Wittgenstein a enseigné à Cambridge après avoir quitté Vienne. Nous allons voir maintenant du côté d’Oxford : Ryle et Austin. Ils refusent tous les deux la métaphysique traditionnelle : obsession constante pour la philosophie analytique. La métaphysique traditionnelle est ce qu’on appelle aussi la philosophie continentale. « Ontologiser, c’est fini »  écrira Ryle.

Austin étudiera le langage ordinaire et montrera que dire c’est aussi agir : « J’ouvre la séance », « je m’excuse ». Quand une proposition se présente comme un acte ou accomplir quelque chose comme le discours d’un homme politique on l’appelle proposition performative. Parler c’est agir : « How to do things with words ».
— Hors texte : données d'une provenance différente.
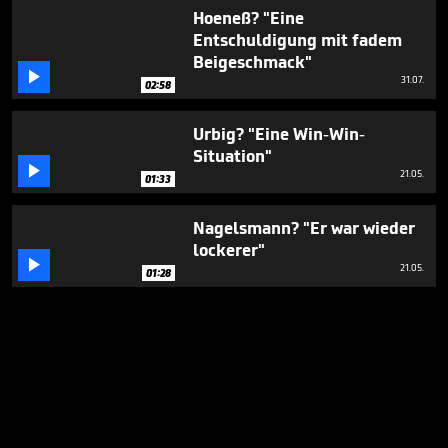
Hoeneß? "Eine
Entschuldigung mit fadem
Beigeschmack"

31.07.
02:58
Urbig? "Eine Win-Win-
Situation"

21.05.
01:33
Nagelsmann? "Er war wieder
lockerer"

21.05.
01:28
Nous finirons par l’étude du cercle de Vienne : le Wienerkreiss qui est celui du courant du positivisme logique (ou néopositivisme). Il s’inspira du Tractatus de Wittgenstein avec quelques différences et mésinterprétations. La philosophie analytique devient une philosophie apologétique de la logique, de la raison et de la science. Il s’agit comme toujours de rompre avec la métaphysique. Les énoncés de la métaphysique pour Carnap ne sont pas faux, ils n’ont pas de sens puisqu’on ne peut faire une vérification empirique. Le principe de vérification énoncé par Waismann dit ceci : « S’il n’existe aucun moyen pour dire quand un énoncé est vrai, alors l’énoncé n’a pas de sens ». Il y a pour le cercle de Vienne un rejet radical des thèmes de la philosophie. Le principe de vérification est pourtant posé de façon toute métaphysique.

 Il s’agit donc ici d’une philosophie post-analytique. De l’autre côté il y a les derniers représentants de la philosophie analytique du type wittgensteinien ou oxfordien. Ceux-ci dénoncent les nouvelles maladies de l’entendement que représentent ces nouvelles philosophies - en fait, ces nouvelles idéologies philosophiques - proposées par leurs confrères. Car du point de vue de Wittgenstein et des siens, le travail d’éclaircissement de la philosophie ne cesse jamais : il y a toujours de nouvelles maladies qui se présentent, des formes mutantes et virulentes d’anciennes morbidités. La tâche de la philosophie, selon cette interprétation serait de découvrir de nouvelles vérités, mais de nous fournir d’une compréhension lucide de ce qui est en fait déjà connu - ou de ce qui est mal compris.  Les malentendus peuvent être de toutes sortes, y compris philosophiques. Or, comment la philosophie analytique pourrait-elle se passer d’appliquer à soi-même les méthodes d’enquête et de critique dont elle se sert pour ses  recherches et, le cas échéant, pour censurer d’autres productions intellectuelles ? Nous sommes de retour dans le pays de l’auto-analyse. Car l’analyse philosophique, pour autant qu’elle existe toujours, ne peut pas faire l’économie d’un tel processus réflexif. Cependant, nous sommes à présent dans une situation de régression : la philosophie anglo-américaine s’éloigne du projet d’une telle auto-analyse. Les raisons profondes de cet état des choses restent à analyser : elles ne sont que partiellement philosophiques.